MOVING EXPENSES SUPPORT FORM
FORM INSTRUCTIONS

Form Instructions

  1. Leave this field blank - the individual entering the transaction in SIMBA or SAP Concur will complete this field
  2. Enter Name of the individual requesting reimbursement
  3. Enter the Penn State University ID number
  4. Enter the "moving from" location including City, State/Country
  5. Enter the "moving to" location including City, State/Country
  6. Enter Total amount paid by you for the transportation of Household Good and Personal Effects
  7. Enter Total amount paid by you to 3rd party (i.e., moving company, truck rental) for the transportation of Household Good and Personal Effects
  8. Check Box must be checked if move is less than 50 miles further than current commute
  9. Enter the departure date for move from old location to new location
  10. Enter the arrival date for move from old location to new location
  11. Enter the number of nights lodging for move from old location to new location
  12. Enter the total dollar amount spent for lodging during move from old location to new location
  13. Enter the total number of miles accumulated on your personal vehicle during move from old location to new location
  14. This is a calculated field.

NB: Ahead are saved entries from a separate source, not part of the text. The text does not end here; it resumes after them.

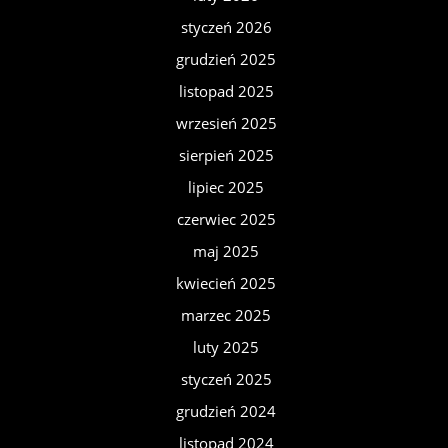
styczeń 2026
grudzień 2025
listopad 2025
wrzesień 2025
sierpień 2025
lipiec 2025
czerwiec 2025
maj 2025
kwiecień 2025
marzec 2025
luty 2025
styczeń 2025
grudzień 2024
listopad 2024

No entry necessary
  15. Enter the total dollar amount spent on meals, up to the per diem limit for the location, during move from old location to new location
  16. Please specify Other forms of transportation (i.e., air, car rental, etc.)
  17. Enter the total amount spent on other forms of transportation during move from old location to new location
  18. Enter the beginning date for storage of household and personal effects
  19. Enter the ending date for storage of household and personal effects (not to exceed 30 days)
  20. Enter the total amount spent on storage
  21. Enter the beginning date of temporary housing
  22. Enter the ending date of temporary housing (not to exceed 30 days)
  23. Enter the total amount spent on temporary housing
  24. Add any additional notes, as needed
  25. This is a calculated field. No entry necessary
  26. This is a calculated field. No entry necessary
  27. The individual requesting reimbursement must sign the completed form
  28. The individual requesting reimbursement must date the completed form when signing the form

Receipts are required for all reimbursed expenses except meals (up to the per diem limit for the location) and personal mileage.